I promise, this post gets more positive!

adversity and being indie

I've dealt with quite a bit of adversity over the last couple years, enough to honestly be over it. I left the indie approach behind because I thought I wanted "the quick route" of getting funded, or "the parallel approach" of working contracts to give me more time to work on my apps. I honestly had a pretty arrogant attitude toward it all.

"Oh those indies are just naive. If you want to build something big, you have to get funded and blow up."

Then it kept crashing down. Layoffs, job rejections, getting ghosted on contracts, having the SaaS I put a ton of hours flop, getting rejections from YC, it all came, one hit after another.

After the most recent contract fiasco, I've dealt with a lot of anger and angst. A lot of "why me"s. A lot of questions and very few answers. I started to really think about where my focus was and where it ought to be.
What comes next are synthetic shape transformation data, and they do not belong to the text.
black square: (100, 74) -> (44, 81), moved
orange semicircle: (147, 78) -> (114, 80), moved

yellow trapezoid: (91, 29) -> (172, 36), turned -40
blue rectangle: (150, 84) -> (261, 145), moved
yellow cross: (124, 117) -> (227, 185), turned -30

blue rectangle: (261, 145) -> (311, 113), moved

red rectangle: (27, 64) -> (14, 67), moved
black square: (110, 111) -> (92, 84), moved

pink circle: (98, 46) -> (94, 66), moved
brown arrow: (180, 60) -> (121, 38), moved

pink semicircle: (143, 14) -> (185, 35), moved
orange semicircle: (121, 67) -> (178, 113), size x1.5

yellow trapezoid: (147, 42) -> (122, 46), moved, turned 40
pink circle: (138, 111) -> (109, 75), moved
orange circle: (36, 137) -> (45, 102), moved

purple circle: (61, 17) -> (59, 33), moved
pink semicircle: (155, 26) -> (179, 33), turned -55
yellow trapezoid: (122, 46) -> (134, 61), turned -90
I made a few observations:

  • I don't really want to be a big-shot CEO with hundreds of employees. I've been a part of those big companies, and the only thing I could imagine being worse than getting laid off is having to swing the ax myself.
  • I definitely don't want to be a freelancer. Chasing folks down for money for a living sounded miserable. The constant feast or famine cycles didn't make for a very safe living for a family of 4.
  • I don't want to be an employee for the rest of my life. This sucks.
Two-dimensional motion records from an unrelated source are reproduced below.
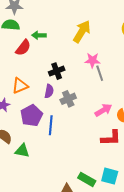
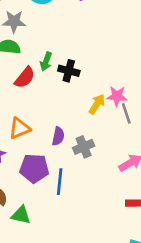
yellow arrow: (82, 32) -> (97, 104), moved, size x0.7
green arrow: (39, 35) -> (46, 61), turned -72
black cross: (57, 71) -> (69, 71), moved, turned 35
purple pentagon: (31, 116) -> (34, 168), turned 30

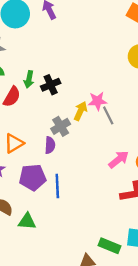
black cross: (69, 71) -> (51, 85), turned -30
gray cross: (84, 147) -> (61, 126), moved

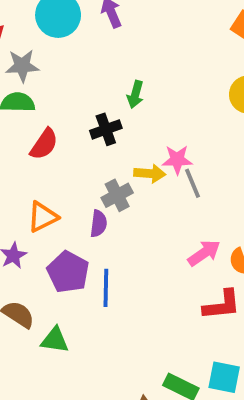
green arrow: (29, 79) -> (135, 94), moved
yellow arrow: (80, 111) -> (150, 173), turned 66
purple pentagon: (33, 177) -> (68, 272), turned 30

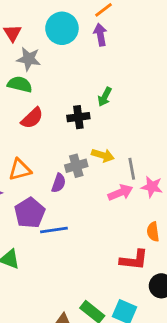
pink star: (177, 160) -> (152, 187), moved
pink arrow: (204, 253) -> (120, 192), moved
blue line: (106, 288) -> (54, 230), turned 68

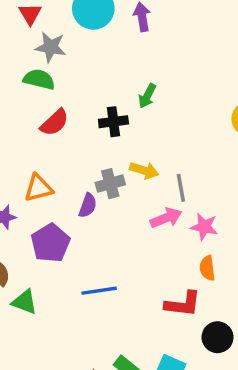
pink star: (152, 187) -> (204, 227), moved
blue line: (54, 230) -> (99, 291), moved

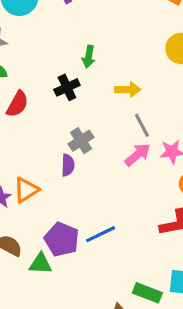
yellow arrow: (144, 170) -> (128, 90), moved
orange triangle: (38, 188) -> (26, 190), moved
purple pentagon: (50, 243) -> (62, 239), moved

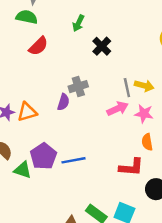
green arrow: (89, 57) -> (78, 23), moved
black cross: (67, 87) -> (102, 46), moved, turned -36
yellow arrow: (128, 90) -> (144, 86), moved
So… why was I pursuing VC funding when that will inevitably lead to me being a big-shot CEO with hundreds of employees? Why was I pursuing freelance contracts? Why was I not instead focusing on building startups to get me out of being an employee?

Why did I leave Indie Hacking?

10 startups in 12 months

So I did what any indie hacker would do. I dove into an X startups in Y months challenge. For me, I started with 10 and 12 and am doing that through ~March of next year. Since then I’ve launched randomstonks, a meme site that picks a random stock pick every day, seclinks, a URL shortener for security researchers, and am working on a couple more sites and apps. I’ve got… a lot to do in the next couple months to get to where I need to be, but I’m starting to nail down processes and tech stacks to help me move faster.

I’m also re-launching GrabbrApp and making it better this time by focusing on core features, writing solid code and… actually doing marketing.

IndieHacker is a great community, and one that I want to come back to. The indie hacker philosophy, or at least my reading of it, is the one I should have stuck with all along.